AIM OF THE EXERCISE:
All lines from the one containing "See the attached" to the end of the entries below must be output exactly, and no other lines.

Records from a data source

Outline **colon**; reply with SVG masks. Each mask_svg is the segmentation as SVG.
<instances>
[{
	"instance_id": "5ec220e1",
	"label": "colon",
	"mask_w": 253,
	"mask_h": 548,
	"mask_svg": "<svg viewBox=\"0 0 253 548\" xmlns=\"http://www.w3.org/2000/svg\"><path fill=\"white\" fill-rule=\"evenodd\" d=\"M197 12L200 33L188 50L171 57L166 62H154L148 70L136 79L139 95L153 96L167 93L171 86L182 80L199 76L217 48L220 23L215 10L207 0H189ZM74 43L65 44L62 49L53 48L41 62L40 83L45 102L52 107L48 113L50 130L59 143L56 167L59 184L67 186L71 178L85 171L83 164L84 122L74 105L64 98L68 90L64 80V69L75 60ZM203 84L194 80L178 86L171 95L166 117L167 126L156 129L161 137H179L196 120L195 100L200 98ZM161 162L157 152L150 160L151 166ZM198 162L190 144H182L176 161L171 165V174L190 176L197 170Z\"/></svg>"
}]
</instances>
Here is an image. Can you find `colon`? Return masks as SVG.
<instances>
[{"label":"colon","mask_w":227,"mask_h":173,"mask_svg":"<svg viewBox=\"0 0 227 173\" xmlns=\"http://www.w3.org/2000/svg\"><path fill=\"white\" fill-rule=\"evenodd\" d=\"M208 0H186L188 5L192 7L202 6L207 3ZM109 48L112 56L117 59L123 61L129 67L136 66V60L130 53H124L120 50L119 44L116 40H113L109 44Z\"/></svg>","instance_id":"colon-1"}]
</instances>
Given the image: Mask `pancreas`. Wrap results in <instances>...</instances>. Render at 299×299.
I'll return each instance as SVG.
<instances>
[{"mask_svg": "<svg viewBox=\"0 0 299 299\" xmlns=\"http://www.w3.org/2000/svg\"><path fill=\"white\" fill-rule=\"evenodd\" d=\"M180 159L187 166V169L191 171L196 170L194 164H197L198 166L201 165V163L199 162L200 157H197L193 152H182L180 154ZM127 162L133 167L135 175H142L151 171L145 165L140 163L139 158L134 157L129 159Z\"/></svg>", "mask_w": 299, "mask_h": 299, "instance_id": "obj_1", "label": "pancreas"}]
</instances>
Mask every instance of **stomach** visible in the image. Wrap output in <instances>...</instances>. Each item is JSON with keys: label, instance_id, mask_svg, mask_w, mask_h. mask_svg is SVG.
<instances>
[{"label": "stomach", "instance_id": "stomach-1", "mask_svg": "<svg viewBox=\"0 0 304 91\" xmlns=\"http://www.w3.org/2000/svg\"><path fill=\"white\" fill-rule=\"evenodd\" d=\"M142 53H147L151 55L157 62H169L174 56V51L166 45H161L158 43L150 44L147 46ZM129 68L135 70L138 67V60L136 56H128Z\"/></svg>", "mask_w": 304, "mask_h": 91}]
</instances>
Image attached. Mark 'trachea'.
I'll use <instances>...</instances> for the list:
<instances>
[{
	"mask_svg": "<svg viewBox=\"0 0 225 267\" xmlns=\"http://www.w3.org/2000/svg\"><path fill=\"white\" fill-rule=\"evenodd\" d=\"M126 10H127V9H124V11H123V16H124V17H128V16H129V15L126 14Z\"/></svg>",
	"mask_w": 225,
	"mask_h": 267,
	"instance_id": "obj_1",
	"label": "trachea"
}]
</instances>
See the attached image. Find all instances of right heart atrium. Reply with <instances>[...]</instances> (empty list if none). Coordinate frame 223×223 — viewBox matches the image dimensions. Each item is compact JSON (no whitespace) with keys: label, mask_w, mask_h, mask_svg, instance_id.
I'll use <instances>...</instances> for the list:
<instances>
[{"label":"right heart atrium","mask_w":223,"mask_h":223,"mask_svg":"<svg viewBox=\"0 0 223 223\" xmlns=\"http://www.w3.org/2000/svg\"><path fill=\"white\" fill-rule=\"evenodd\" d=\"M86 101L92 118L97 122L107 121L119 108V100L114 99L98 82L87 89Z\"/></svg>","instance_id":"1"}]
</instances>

WRITTEN REPLY:
See the attached image. Find all instances of right heart atrium. Reply with <instances>[...]</instances> (empty list if none). Coordinate frame 223×223 — viewBox matches the image dimensions. Each item is compact JSON (no whitespace) with keys: label, mask_w, mask_h, mask_svg, instance_id.
I'll use <instances>...</instances> for the list:
<instances>
[{"label":"right heart atrium","mask_w":223,"mask_h":223,"mask_svg":"<svg viewBox=\"0 0 223 223\" xmlns=\"http://www.w3.org/2000/svg\"><path fill=\"white\" fill-rule=\"evenodd\" d=\"M86 101L92 118L97 122L107 121L119 108V100L114 99L98 82L87 89Z\"/></svg>","instance_id":"1"}]
</instances>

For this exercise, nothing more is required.